■ **Problem requirements**: A single number is wanted: how many lines of the data include the string "quiere".

*** Information supplied ***

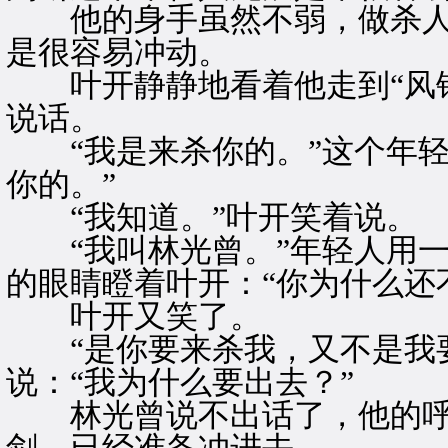
他的身手虽然不弱，做杀人
是很容易冲动。
叶开静静地看着他走到“风铃
说话。
“我是来杀你的。”这个年轻
你的。”
“我知道。”叶开笑着说。
“我叫林光曾。”年轻人用一
的眼睛瞪着叶开：“你为什么还
叶开又笑了。
“是你要来杀我，又不是我要
说：“我为什么要出去？”
林光曾说不出话了，他的呼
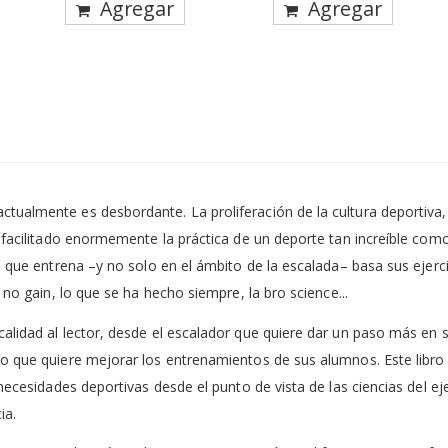
Agregar
Agregar
tualmente es desbordante. La proliferación de la cultura deportiva,
a facilitado enormemente la práctica de un deporte tan increíble com
e que entrena –y no solo en el ámbito de la escalada– basa sus ejerc
 no gain, lo que se ha hecho siempre, la bro science...
 calidad al lector, desde el escalador que quiere dar un paso más e
ivo que quiere mejorar los entrenamientos de sus alumnos. Este lib
necesidades deportivas desde el punto de vista de las ciencias del eje
ia.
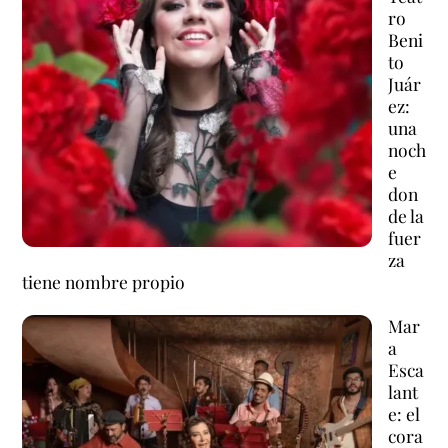
ro
Beni
to
Juár
ez:
una
noch
e
don
de la
fuer
za
tiene nombre propio
Mar
a
Esca
lant
e: el
cora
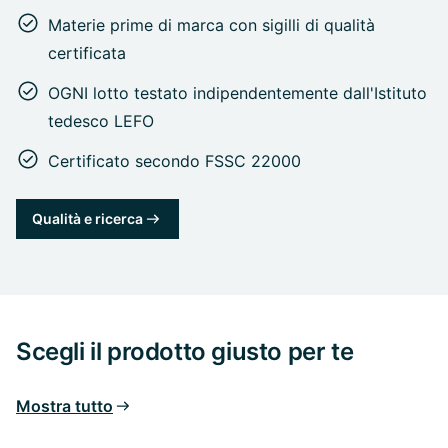
Materie prime di marca con sigilli di qualità
certificata
OGNI lotto testato indipendentemente dall'Istituto
tedesco LEFO
Certificato secondo FSSC 22000
Qualità e ricerca
Scegli il prodotto giusto per te
Mostra tutto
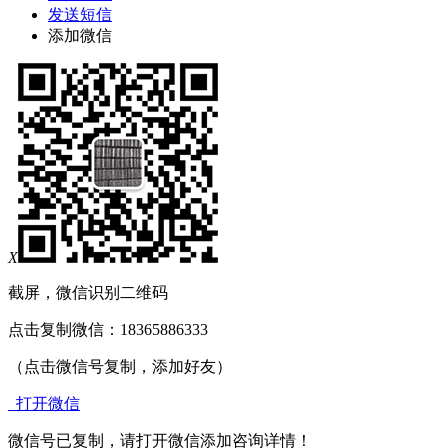
发送短信
添加微信
X
截屏，微信识别二维码
点击复制微信：18365886333
（点击微信号复制，添加好友）
打开微信
微信号已复制，请打开微信添加咨询详情！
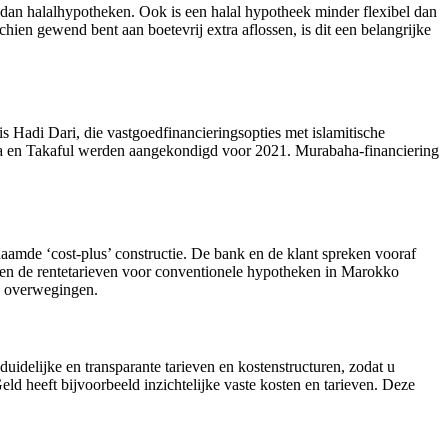
 dan halalhypotheken. Ook is een halal hypotheek minder flexibel dan
ien gewend bent aan boetevrij extra aflossen, is dit een belangrijke
s Hadi Dari, die vastgoedfinancieringsopties met islamitische
a en Takaful werden aangekondigd voor 2021. Murabaha-financiering
amde ‘cost-plus’ constructie. De bank en de klant spreken vooraf
ëren de rentetarieven voor conventionele hypotheken in Marokko
ke overwegingen.
duidelijke en transparante tarieven en kostenstructuren, zodat u
d heeft bijvoorbeeld inzichtelijke vaste kosten en tarieven. Deze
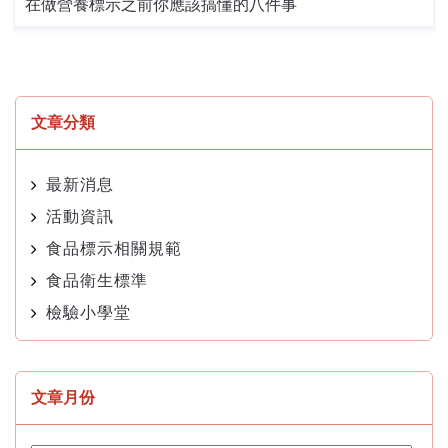
在做營養標示之前你應該搞懂的八件事
文章分類
最新消息
活動資訊
食品標示相關規範
食品衛生標準
檢驗小學堂
文章月份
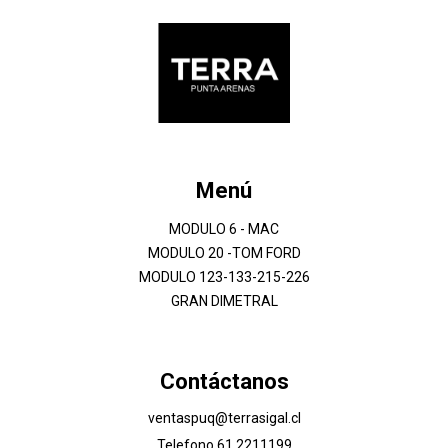
Menú
MODULO 6 - MAC
MODULO 20 -TOM FORD
MODULO 123-133-215-226
GRAN DIMETRAL
Contáctanos
ventaspuq@terrasigal.cl
Telefono 61 2211199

*** End of Information supplied ***

■ **Exercise response**: 2